Ethereum

Ethereum

Block Confirmations

"Is this transaction final?" is the question every exchange, bridge, and payment flow has to answer before it moves money. The instinct carried over from Bitcoin is to count confirmations — how many blocks have piled on top. Post-Merge Ethereum gives you something stronger and more honest: Casper FFG finality. Validators justify and then finalize checkpoints, and once a block is finalized it cannot be reverted unless a third of all staked ETH is slashed. That's a cryptoeconomic guarantee, not a probability that improves block by block.

This guide shows how to verify transactions safely on chain 1 the way the protocol actually works: reading the finalized and safe block tags rather than tallying raw confirmations, sizing your safety bar to the value at risk, and handling the short head reorgs that can still invalidate a transaction before it finalizes. By the end you'll know which tag to trust for which kind of action and how to wire it into a verification flow.

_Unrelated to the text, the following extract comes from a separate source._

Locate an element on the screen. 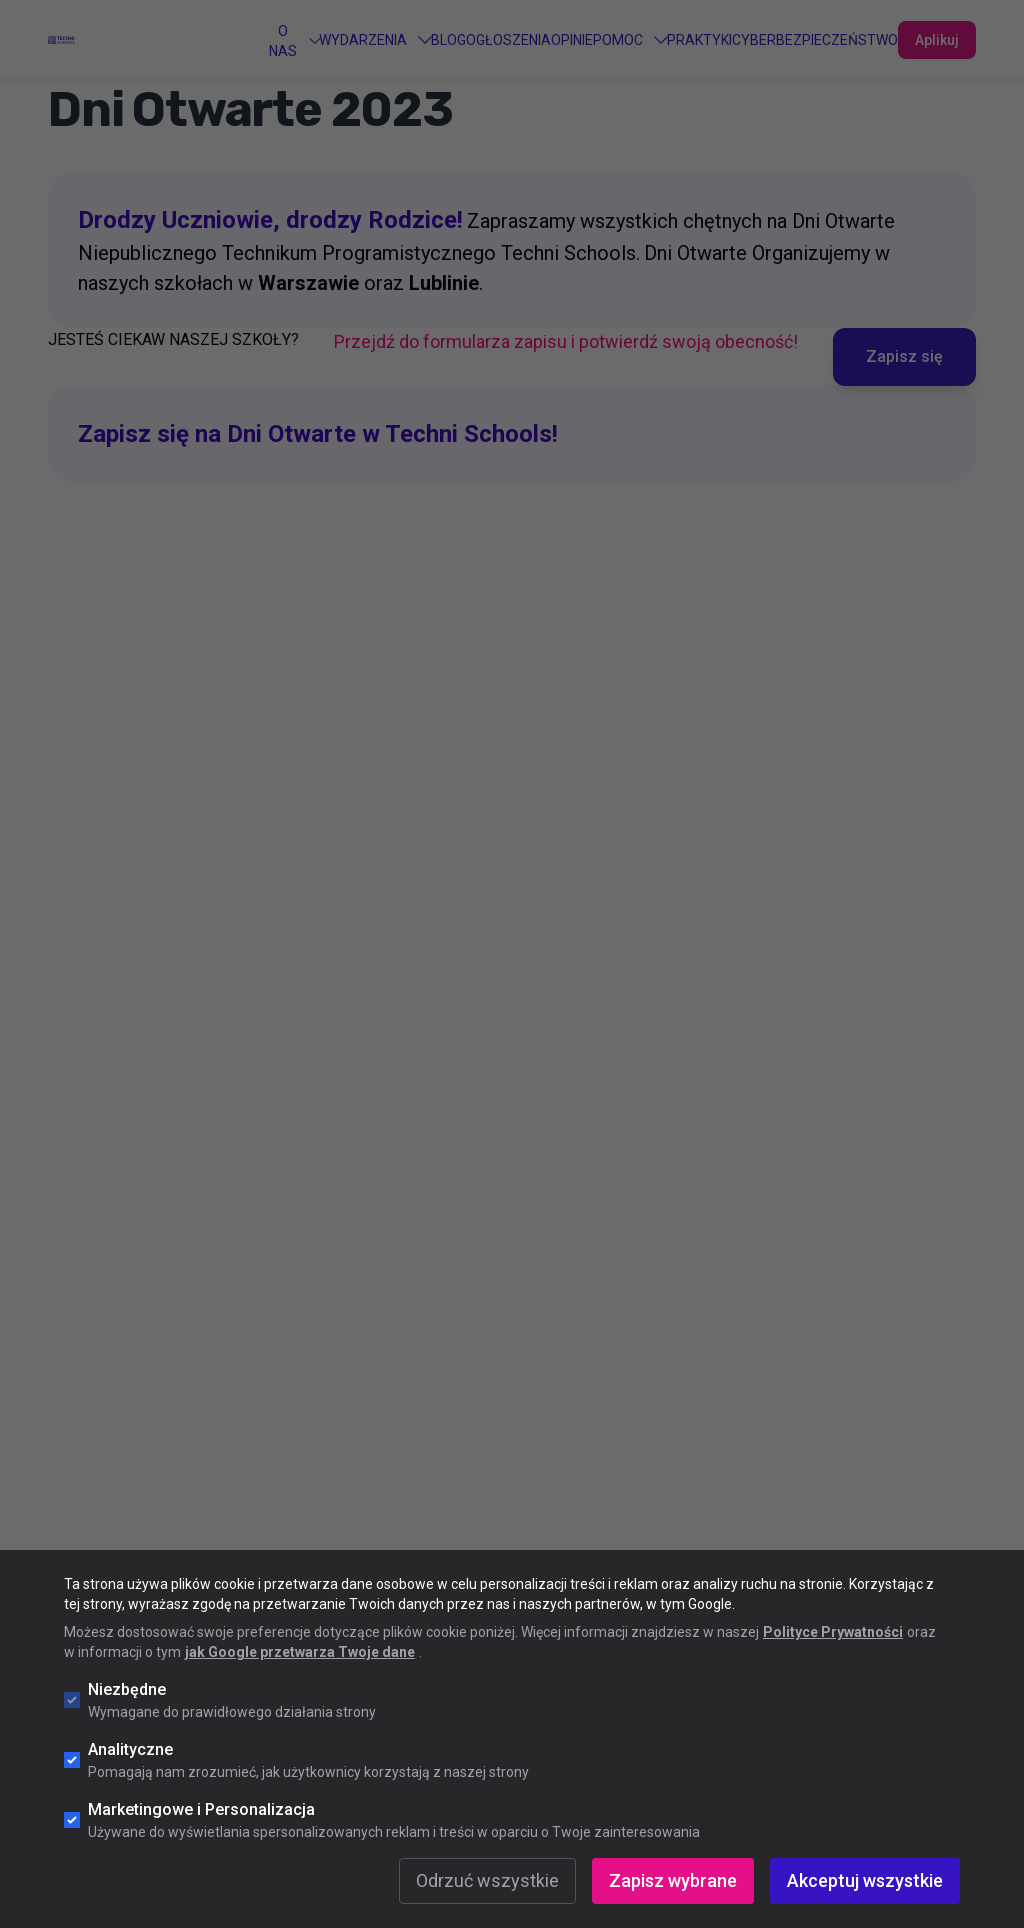  Odrzuć wszystkie is located at coordinates (487, 1880).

Understanding Confirmations

  • What a confirmation is. A confirmation is one block built on top of the block containing your transaction. You count it as currentBlock - txBlockNumber. Each new 12-second slot adds one. But on Ethereum that count is only a proxy for the real thing — finality, which the consensus layer tracks explicitly via the safe and finalized tags.
  • Why it matters. Until a transaction's block is at least justified, the head can reorg and your transaction can be reordered or dropped. Acting on an unconfirmed inclusion is how double-spends and inconsistent state happen. Finality is the line past which that risk disappears.
  • What to wait for, by value. For small or reversible actions, the safe tag (a justified checkpoint) is usually enough. For settlement, withdrawals, or anything you can't claw back, wait for finalized — reached after about two epochs (~12.8 minutes), and irreversible short of a third of staked ETH being slashed. The higher the value, the stronger the guarantee you should demand.
  • Mainnet vs testnets. The same Casper FFG mechanism runs on Sepolia (chainId 11155111) and Holesky (17000), so the finalized/safe tags work identically there. The difference is economic weight: testnet ETH has no real value, so a finalized testnet block carries none of the slashing-backed security of a finalized mainnet block. Test the logic on Sepolia, but don't read its finality as equivalent to chain 1's.

Implementation Examples

// Check number of confirmations
const getConfirmations = async (txHash) => {
const tx = await web3.eth.getTransaction(txHash);
const currentBlock = await web3.eth.getBlockNumber();
return tx.blockNumber ? currentBlock - tx.blockNumber : 0;
};
// Wait for specific number of confirmations
const waitForConfirmations = async (txHash, confirmations = 6) => {
while ((await getConfirmations(txHash)) < confirmations) {
await new Promise((resolve) => setTimeout(resolve, 1000));
}
return true;
};

Security Considerations

  • Set thresholds by what's at stake. Tie the bar to consequence, not a fixed number: a UI status update can trust latest, a moderate transfer can trust safe, and an irreversible payout should wait for finalized. The cleanest rule is to read the block by tag and confirm your transaction's block number is at or below the finalized height before you commit.
  • Handle a reorg that undoes a "confirmed" transaction. Before finality, a transaction you counted as confirmed can be reorged out. When you detect that the block holding it is no longer canonical (its hash changed at that height), mark the transaction unconfirmed again, roll back any state you derived from it, and re-check whether it landed in the new canonical chain or needs resubmitting.
  • Account for Ethereum-specific factors. Finality timing depends on epoch progression, not block count, so under poor participation the gap between latest and finalized can widen beyond the usual ~2 epochs. Network congestion and a high base fee can also delay your transaction's inclusion in the first place. Watch the finalized tag itself rather than assuming a fixed minute count.
  • Monitor progress in production. Subscribe to newHeads over the WebSocket endpoint and, on each block, recompute how far your pending transaction is from the current finalized height. Surface that distance to users as a progress indicator, and alert internally if the finalized tag stops advancing — that stall is itself a signal worth catching.